[Document structure recognition data]
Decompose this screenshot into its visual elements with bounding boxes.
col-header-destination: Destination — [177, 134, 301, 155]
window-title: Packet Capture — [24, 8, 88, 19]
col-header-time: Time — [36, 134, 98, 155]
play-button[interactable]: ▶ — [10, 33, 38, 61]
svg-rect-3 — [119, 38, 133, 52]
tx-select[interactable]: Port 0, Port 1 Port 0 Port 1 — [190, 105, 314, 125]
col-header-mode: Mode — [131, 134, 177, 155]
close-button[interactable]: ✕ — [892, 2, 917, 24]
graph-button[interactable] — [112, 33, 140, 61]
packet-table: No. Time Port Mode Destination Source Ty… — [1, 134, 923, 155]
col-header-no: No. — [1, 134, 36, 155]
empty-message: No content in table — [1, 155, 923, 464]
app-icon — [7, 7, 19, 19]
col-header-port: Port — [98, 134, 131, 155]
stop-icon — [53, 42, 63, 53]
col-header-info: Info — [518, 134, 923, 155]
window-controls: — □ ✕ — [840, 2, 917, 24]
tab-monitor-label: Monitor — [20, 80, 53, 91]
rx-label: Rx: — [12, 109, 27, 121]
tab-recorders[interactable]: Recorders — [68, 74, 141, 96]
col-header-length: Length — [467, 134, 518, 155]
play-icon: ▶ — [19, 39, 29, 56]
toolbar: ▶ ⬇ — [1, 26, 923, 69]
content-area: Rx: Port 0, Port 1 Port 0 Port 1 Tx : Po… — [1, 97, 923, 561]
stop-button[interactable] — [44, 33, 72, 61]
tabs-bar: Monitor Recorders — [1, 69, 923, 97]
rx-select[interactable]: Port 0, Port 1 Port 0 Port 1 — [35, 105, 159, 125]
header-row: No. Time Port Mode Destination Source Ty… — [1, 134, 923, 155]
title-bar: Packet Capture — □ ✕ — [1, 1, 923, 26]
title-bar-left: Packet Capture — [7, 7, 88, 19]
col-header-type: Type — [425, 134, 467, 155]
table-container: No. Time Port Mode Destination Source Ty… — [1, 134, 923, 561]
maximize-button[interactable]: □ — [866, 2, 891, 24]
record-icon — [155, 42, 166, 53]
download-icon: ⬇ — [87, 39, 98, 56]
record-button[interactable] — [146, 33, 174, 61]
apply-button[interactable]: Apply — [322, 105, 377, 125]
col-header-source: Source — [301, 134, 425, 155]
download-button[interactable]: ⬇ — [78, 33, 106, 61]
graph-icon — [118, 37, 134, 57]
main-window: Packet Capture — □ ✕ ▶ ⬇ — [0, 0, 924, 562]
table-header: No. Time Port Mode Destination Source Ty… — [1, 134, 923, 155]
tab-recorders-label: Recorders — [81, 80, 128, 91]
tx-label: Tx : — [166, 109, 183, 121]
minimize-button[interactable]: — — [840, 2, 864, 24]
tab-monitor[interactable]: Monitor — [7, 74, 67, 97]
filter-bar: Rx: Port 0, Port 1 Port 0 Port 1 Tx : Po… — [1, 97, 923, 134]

DESCRIPTION OF THE TASK: All lines of the records above that carry the word "download" should be listed.

SOLUTION TO THIS EXERCISE:
download-icon: ⬇ — [87, 39, 98, 56]
download-button[interactable]: ⬇ — [78, 33, 106, 61]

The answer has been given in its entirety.